[Stored data entries]
◆ ◆ ◆ ◆ ◆ ◆ ◆
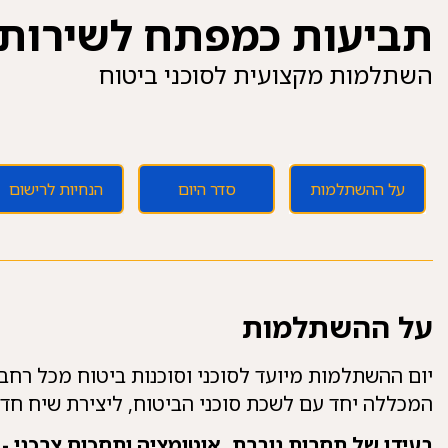
תביעות כמפתח לשירות ו
השתלמות מקצועית לסוכני ביטוח
על ההשתלמות
סדר היום
הנחיות לרישום
על ההשתלמות
יום ההשתלמות מיועד לסוכני וסוכנות ביטוח מכל רח
המכללה יחד עם לשכת סוכני הביטוח, ליצירת שיח חד
בעידן של תחרות גוברת, אוטומציה ותחכום צרכני -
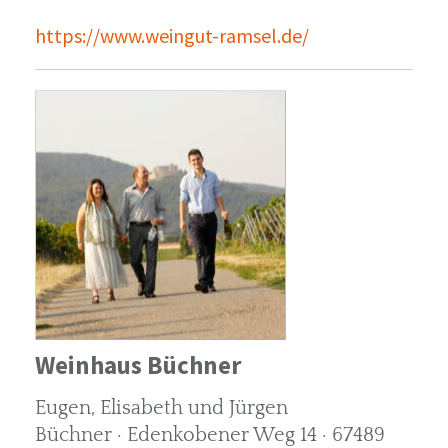
https://www.weingut-ramsel.de/
Weinhaus Büchner
Eugen, Elisabeth und Jürgen
Büchner · Edenkobener Weg 14 · 67489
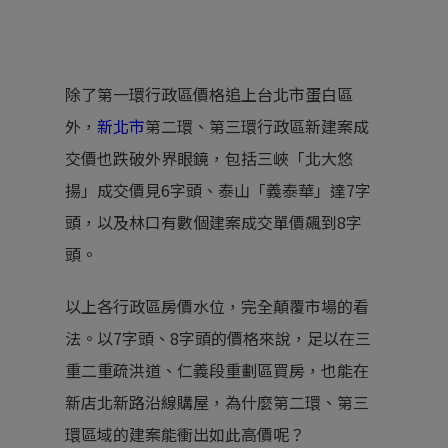
除了第一環行政區價格追上台北市蛋白區
外，
新北市
第二環、第三環行政區新建案成
交價也跌破外界眼鏡，包括三峽「北大悠
揚」成交價見6字頭、泰山「義泰華」達7字
頭，以及林口有數個建案成交單價飆到8字
頭。
以上各行政區房價水位，完全顛覆市場的看
法。以7字頭、8字頭的價格來說，足以在三
重二重疏洪道、仁義段重劃區買房，也能在
新店北新路沿線購屋，為什麼第二環、第三
環區域的建案能衝出如此高價呢？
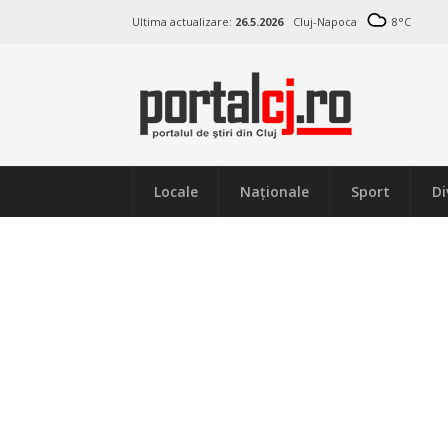
Ultima actualizare:
26.5.2026
Cluj-Napoca
8
°C
Locale
Naţionale
Sport
Di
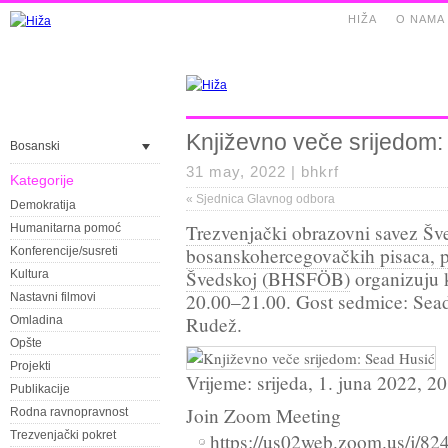
HIŽA
O NAMA
Književno veče srijedom:
Bosanski
31 may, 2022 |
bhkrf
Kategorije
«
Sjednica Glavnog odbora
Demokratija
Trezvenjački obrazovni savez Š
Humanitarna pomoć
bosanskohercegovačkih pisaca, pr
Konferencije/susreti
Švedskoj (BHSFÖB)
organizuju 
Kultura
20.00–21.00. Gost sedmice: Sea
Nastavni filmovi
Rudež.
Omladina
Opšte
Projekti
Vrijeme: srijeda, 1. juna 2022, 2
Publikacije
Join Zoom Meeting
Rodna ravnopravnost
Trezvenjački pokret
https://us02web.zoom.us/j/8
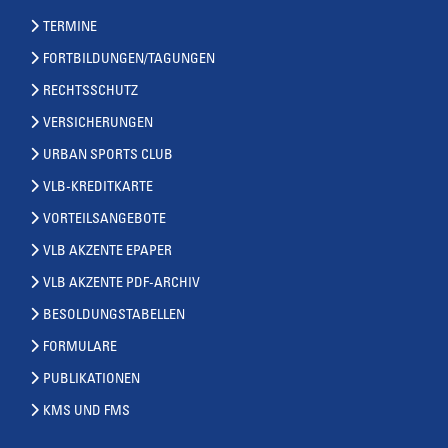
TERMINE
FORTBILDUNGEN/TAGUNGEN
RECHTSSCHUTZ
VERSICHERUNGEN
URBAN SPORTS CLUB
VLB-KREDITKARTE
VORTEILSANGEBOTE
VLB AKZENTE EPAPER
VLB AKZENTE PDF-ARCHIV
BESOLDUNGSTABELLEN
FORMULARE
PUBLIKATIONEN
KMS UND FMS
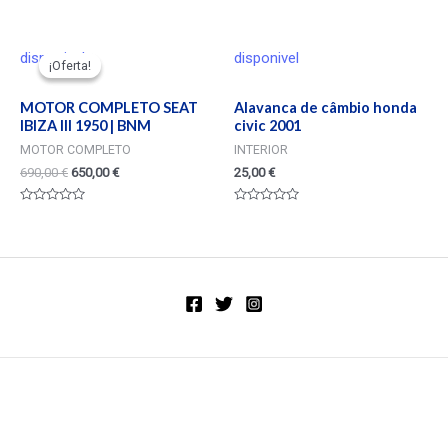
Valorado
Valorado
en
en
0
0
de
de
5
5
disponivel
disponivel
¡Oferta!
¡Oferta!
MOTOR COMPLETO SEAT
Alavanca de câmbio honda
IBIZA III 1950 | BNM
civic 2001
MOTOR COMPLETO
INTERIOR
690,00
€
650,00
€
25,00
€
Valorado
Valorado
en
en
0
0
de
de
5
5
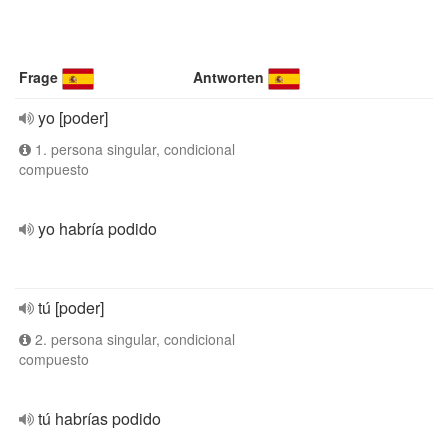
Frage
Antworten
yo [poder]
1. persona singular, condicional
compuesto
yo habría podido
tú [poder]
2. persona singular, condicional
compuesto
tú habrías podido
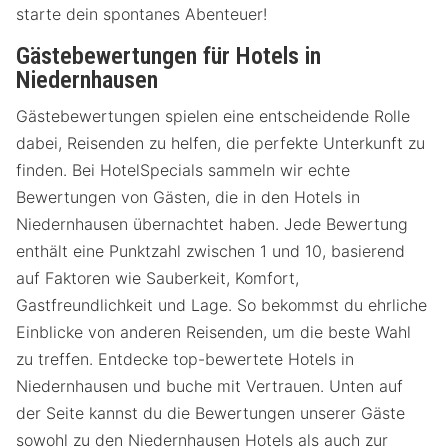
starte dein spontanes Abenteuer!
Gästebewertungen für Hotels in
Niedernhausen
Gästebewertungen spielen eine entscheidende Rolle
dabei, Reisenden zu helfen, die perfekte Unterkunft zu
finden. Bei HotelSpecials sammeln wir echte
Bewertungen von Gästen, die in den Hotels in
Niedernhausen übernachtet haben. Jede Bewertung
enthält eine Punktzahl zwischen 1 und 10, basierend
auf Faktoren wie Sauberkeit, Komfort,
Gastfreundlichkeit und Lage. So bekommst du ehrliche
Einblicke von anderen Reisenden, um die beste Wahl
zu treffen. Entdecke top-bewertete Hotels in
Niedernhausen und buche mit Vertrauen. Unten auf
der Seite kannst du die Bewertungen unserer Gäste
sowohl zu den Niedernhausen Hotels als auch zur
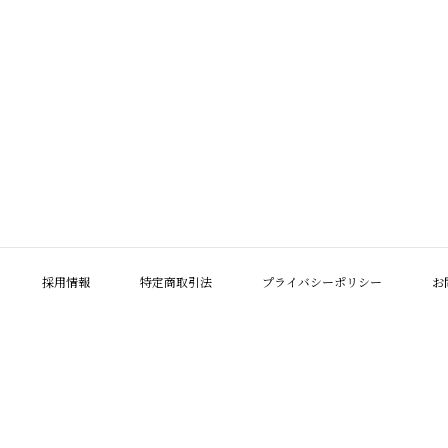
採用情報
特定商取引法
プライバシーポリシー
お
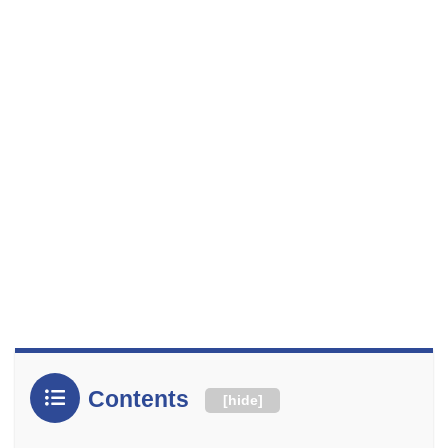
Contents
[
hide
]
◆ ◆ ◆ ◆ ◆ ◆ ◆
- _Problem description_:
Write out the data in full and exactly as given, though without the images.

- _Response to the exercise_:
תביעות כמפתח לשירות ו
השתלמות מקצועית לסוכני ביטוח
על ההשתלמות
סדר היום
הנחיות לרישום
על ההשתלמות
יום ההשתלמות מיועד לסוכני וסוכנות ביטוח מכל רח
המכללה יחד עם לשכת סוכני הביטוח, ליצירת שיח חד
בעידן של תחרות גוברת, אוטומציה ותחכום צרכני -
https://www.weingut-ramsel.de/
Weinhaus Büchner
Eugen, Elisabeth und Jürgen
Büchner · Edenkobener Weg 14 · 67489
除了第一環行政區價格追上台北市蛋白區
外，
新北市
第二環、第三環行政區新建案成
交價也跌破外界眼鏡，包括三峽「北大悠
揚」成交價見6字頭、泰山「義泰華」達7字
頭，以及林口有數個建案成交單價飆到8字
頭。
以上各行政區房價水位，完全顛覆市場的看
法。以7字頭、8字頭的價格來說，足以在三
重二重疏洪道、仁義段重劃區買房，也能在
新店北新路沿線購屋，為什麼第二環、第三
環區域的建案能衝出如此高價呢？
Ultima actualizare:
26.5.2026
Cluj-Napoca
8
°C
Locale
Naţionale
Sport
Di
HIŽA
O NAMA
Književno veče srijedom:
Bosanski
31 may, 2022 |
bhkrf
Kategorije
«
Sjednica Glavnog odbora
Demokratija
Trezvenjački obrazovni savez Š
Humanitarna pomoć
bosanskohercegovačkih pisaca, pr
Konferencije/susreti
Švedskoj (BHSFÖB)
organizuju 
Kultura
20.00–21.00. Gost sedmice: Sea
Nastavni filmovi
Rudež.
Omladina
Opšte
Projekti
Vrijeme: srijeda, 1. juna 2022, 2
Publikacije
Join Zoom Meeting
Rodna ravnopravnost
Trezvenjački pokret
https://us02web.zoom.us/j/8
TERMINE
FORTBILDUNGEN/TAGUNGEN
RECHTSSCHUTZ
VERSICHERUNGEN
URBAN SPORTS CLUB
VLB-KREDITKARTE
VORTEILSANGEBOTE
VLB AKZENTE EPAPER
VLB AKZENTE PDF-ARCHIV
BESOLDUNGSTABELLEN
FORMULARE
PUBLIKATIONEN
KMS UND FMS
Valorado
Valorado
en
en
0
0
de
de
5
5
disponivel
disponivel
¡Oferta!
¡Oferta!
MOTOR COMPLETO SEAT
Alavanca de câmbio honda
IBIZA III 1950 | BNM
civic 2001
MOTOR COMPLETO
INTERIOR
690,00
€
650,00
€
25,00
€
Valorado
Valorado
en
en
0
0
de
de
5
5
Frage
Antworten
yo [poder]
1. persona singular, condicional
compuesto
yo habría podido
tú [poder]
2. persona singular, condicional
compuesto
tú habrías podido
starte dein spontanes Abenteuer!
Gästebewertungen für Hotels in
Niedernhausen
Gästebewertungen spielen eine entscheidende Rolle
dabei, Reisenden zu helfen, die perfekte Unterkunft zu
finden. Bei HotelSpecials sammeln wir echte
Bewertungen von Gästen, die in den Hotels in
Niedernhausen übernachtet haben. Jede Bewertung
enthält eine Punktzahl zwischen 1 und 10, basierend
auf Faktoren wie Sauberkeit, Komfort,
Gastfreundlichkeit und Lage. So bekommst du ehrliche
Einblicke von anderen Reisenden, um die beste Wahl
zu treffen. Entdecke top-bewertete Hotels in
Niedernhausen und buche mit Vertrauen. Unten auf
der Seite kannst du die Bewertungen unserer Gäste
sowohl zu den Niedernhausen Hotels als auch zur
採用情報
特定商取引法
プライバシーポリシー
お
Contents
[
hide
]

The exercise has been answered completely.